- TASK ITEM -
Every record should be copied exactly, except that pictures are to be omitted.

____________________

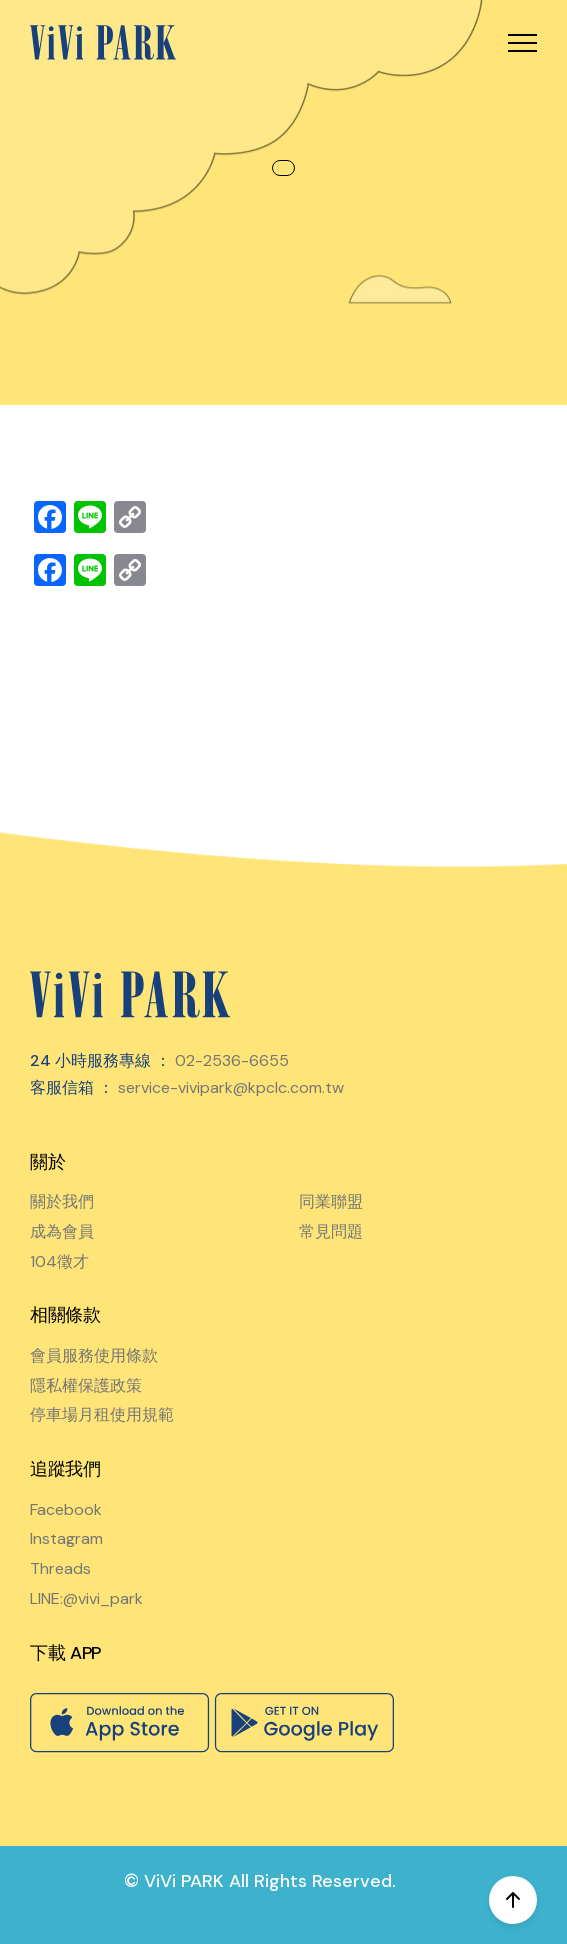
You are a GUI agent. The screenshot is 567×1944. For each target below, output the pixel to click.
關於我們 (62, 1201)
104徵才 (59, 1261)
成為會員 (62, 1231)
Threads (60, 1568)
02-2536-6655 (232, 1060)
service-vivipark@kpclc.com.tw (231, 1087)
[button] (522, 42)
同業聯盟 (331, 1201)
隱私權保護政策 (86, 1385)
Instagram (66, 1538)
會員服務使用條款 (94, 1355)
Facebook (66, 1509)
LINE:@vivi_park (86, 1598)
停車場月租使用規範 (102, 1414)
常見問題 (331, 1231)
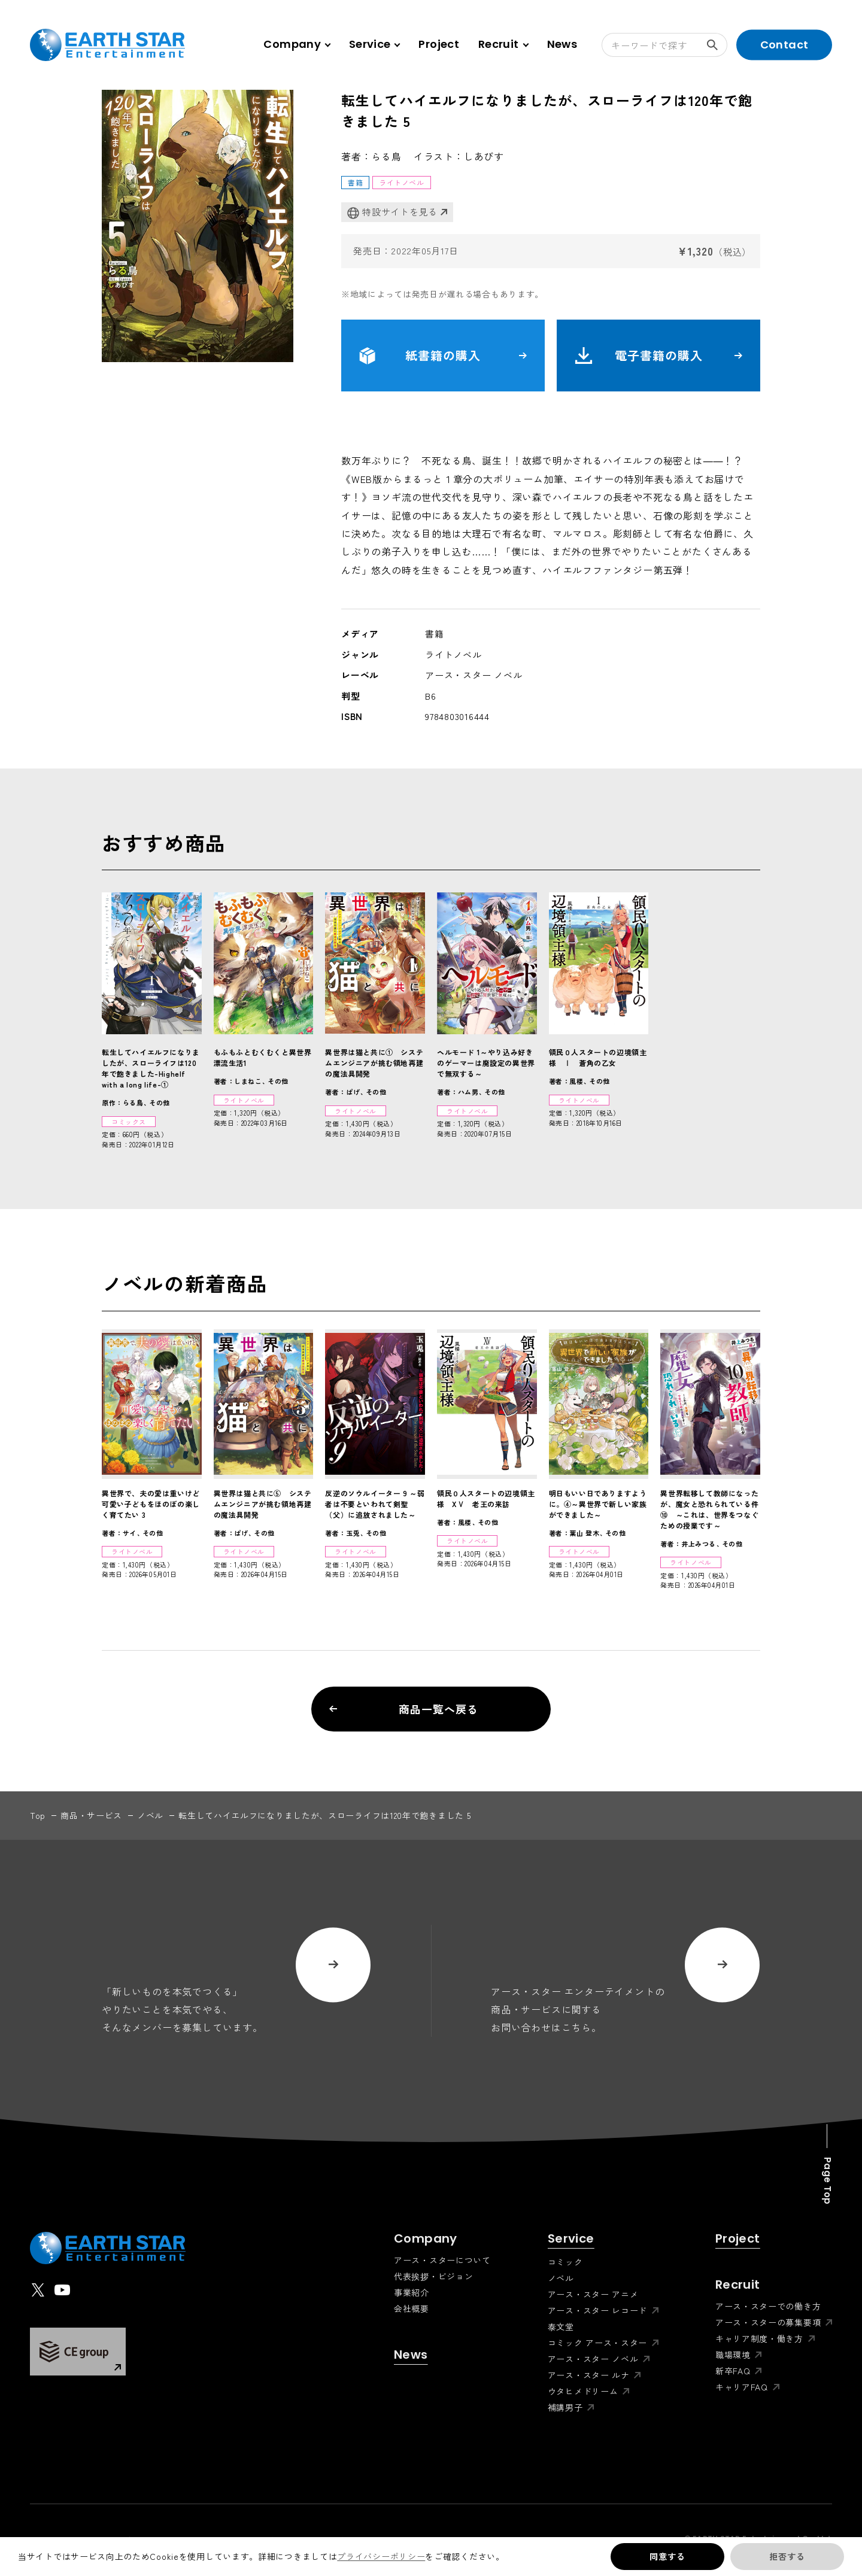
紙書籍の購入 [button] (443, 355)
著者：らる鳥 (371, 156)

____________________

- RESPONSE TO THIS TASK -
You are a GUI agent. The screenshot is 567×1944. For each target below, output the pixel to click.
關於我們 (62, 1201)
104徵才 (59, 1261)
成為會員 (62, 1231)
Threads (60, 1568)
02-2536-6655 (232, 1060)
service-vivipark@kpclc.com.tw (231, 1087)
[button] (522, 42)
同業聯盟 (331, 1201)
隱私權保護政策 (86, 1385)
Instagram (66, 1538)
會員服務使用條款 (94, 1355)
Facebook (66, 1509)
LINE:@vivi_park (86, 1598)
停車場月租使用規範 (102, 1414)
常見問題 (331, 1231)
紙書籍の購入 [button] (443, 355)
著者：らる鳥 (371, 156)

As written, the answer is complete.